Rumours started flying around the web after expensive AMD gear started to pack a sad whenever it played the game that something had gone wrong between the testing and the launch of the game. Sure enough when someone peaked under the bonnet every single game-related INI file contained the following: “bDisablePhysXHardwareSupport=False.”
This means that the AMD cards were being forced to try and play Nvidia’s PhysX which is a bit like giving me an iPhone and expecting me to use it.
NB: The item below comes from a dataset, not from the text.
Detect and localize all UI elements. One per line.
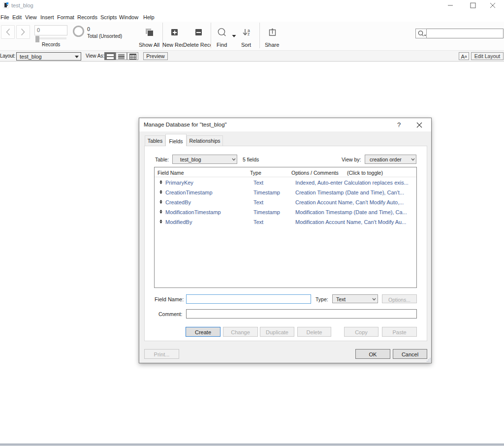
svg-text:z: z [248,32,250,36]
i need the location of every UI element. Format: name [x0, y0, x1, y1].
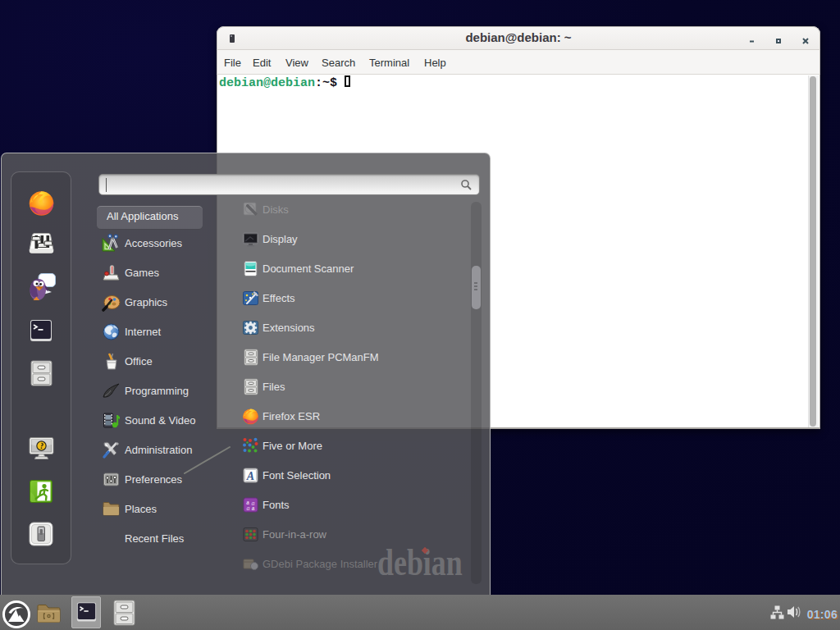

Extreme Tech had a look under the bonnet using a Windows performance monitoring tool, Perfmon and saw if it made a difference. What was weird though was that the CPU was spiking.
It did make a 14 per cent but that is nowhere near enough to explain the ton of suck which Gears of War players saw. However when it is configured like that the GTX 980 Ti’s frame rate is roughly double that of the R9 Fury X (we benchmarked with ambient occlusion disabled, since that mode causes continual rendering errors on the AMD platform) and the CPU use doesn’t keep spiking the way it does with the AMD cards.
Nvidia’s own website says nothing about PhysX. Given the age of this version of the Unreal 3 engine, it’s possible that this is a variable left over from when Ageia owned the PhysX API; Unreal 3 was the first game engine to feature Ageia support for hardware physics.
Extreme Tech said that all it had was evidence that the CPU usage pattern for the AMD GPU is different than the NV GPU. There’s no clear evidence that PhysX is causing this problem, but the game runs unacceptably on Radeon hardware and this might be a factor.